Carsten Daugbjerg is a Professor in the Crawford School of Public Policy. He received his PhD in Political Science from the Aarhus University, Denmark. Previously he has held academic appointments at Aarhus University and University of Copenhagen. From 2009 to 2011 he was a visiting fellow in the Research School of Social Sciences, the ANU. His field of research is comparative public policy, specialising in agricultural policy reform, trade negotiations in the WTO, public and private food standards in global trade, government interest group relations and environmental policy.
He has published widely on these issues in leading international journals, has had four books published, including Ideas, Institutions and Trade: The WTO and the Curious Role of EU Farm Policy in Trade Liberalization (Oxford University Press, 2009), and has contributed with chapters to numerous edited books. A substantial part of this research applies an inter-disciplinary approach.
He is a former Major in the Danish Royal Life Guards Regiment and served actively as a reserve officer in the Danish Army for seventeen years in parallel to his academic career.

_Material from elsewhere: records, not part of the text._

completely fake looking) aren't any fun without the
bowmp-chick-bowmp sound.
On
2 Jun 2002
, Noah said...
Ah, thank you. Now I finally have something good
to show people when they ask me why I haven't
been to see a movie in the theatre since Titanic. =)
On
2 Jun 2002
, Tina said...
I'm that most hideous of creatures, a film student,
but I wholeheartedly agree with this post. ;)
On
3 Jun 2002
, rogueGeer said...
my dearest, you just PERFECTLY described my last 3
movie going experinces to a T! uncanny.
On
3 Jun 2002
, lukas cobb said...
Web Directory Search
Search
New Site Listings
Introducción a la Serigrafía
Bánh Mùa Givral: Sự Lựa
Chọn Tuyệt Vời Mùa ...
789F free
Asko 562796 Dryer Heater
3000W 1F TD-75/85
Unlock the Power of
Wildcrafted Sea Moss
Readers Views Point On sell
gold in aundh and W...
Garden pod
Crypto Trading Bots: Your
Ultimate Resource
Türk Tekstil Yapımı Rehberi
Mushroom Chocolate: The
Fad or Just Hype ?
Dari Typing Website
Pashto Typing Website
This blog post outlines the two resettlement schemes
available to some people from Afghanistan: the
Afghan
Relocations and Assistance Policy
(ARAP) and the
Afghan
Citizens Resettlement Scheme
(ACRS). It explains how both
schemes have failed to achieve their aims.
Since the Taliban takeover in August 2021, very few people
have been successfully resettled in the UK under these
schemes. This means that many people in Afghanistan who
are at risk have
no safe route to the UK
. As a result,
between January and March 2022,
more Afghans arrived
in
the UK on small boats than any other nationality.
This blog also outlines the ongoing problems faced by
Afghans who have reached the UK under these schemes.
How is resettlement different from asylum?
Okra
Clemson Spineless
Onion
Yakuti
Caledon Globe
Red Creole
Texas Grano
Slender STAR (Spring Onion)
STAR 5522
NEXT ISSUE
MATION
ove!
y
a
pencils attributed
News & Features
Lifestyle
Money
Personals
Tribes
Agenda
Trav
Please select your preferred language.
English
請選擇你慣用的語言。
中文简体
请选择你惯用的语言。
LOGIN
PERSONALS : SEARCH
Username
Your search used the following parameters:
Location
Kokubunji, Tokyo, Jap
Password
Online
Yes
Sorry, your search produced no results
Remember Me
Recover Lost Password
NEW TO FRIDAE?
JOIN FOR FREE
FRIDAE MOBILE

Until taking up his post at the ANU in 2013 he was also a part-time farmer in Denmark, producing organic beef and wheat.
- The Danish Council for Strategic Research grant: BIOsoc – International and national governance of bioenergy: Trade, environment and integration of energy systems.’
- Theories of comparative public policy, in particular policy network and governance theories, historical institutionalism, ideational theory, policy instrument and policy design theory.
- Agricultural policy reform processes and outcomes.
- Trade negotiations in the WTO with a particular focus on the agricultural trade negotiations.
- The relationship between WTO food trade regime and private food standard schemes.
- Government interest group relations.
- Environmental policy, focusing in particular on the politics of green taxation, agri-environmental regulation, comparative organic food policies and biofuels policy.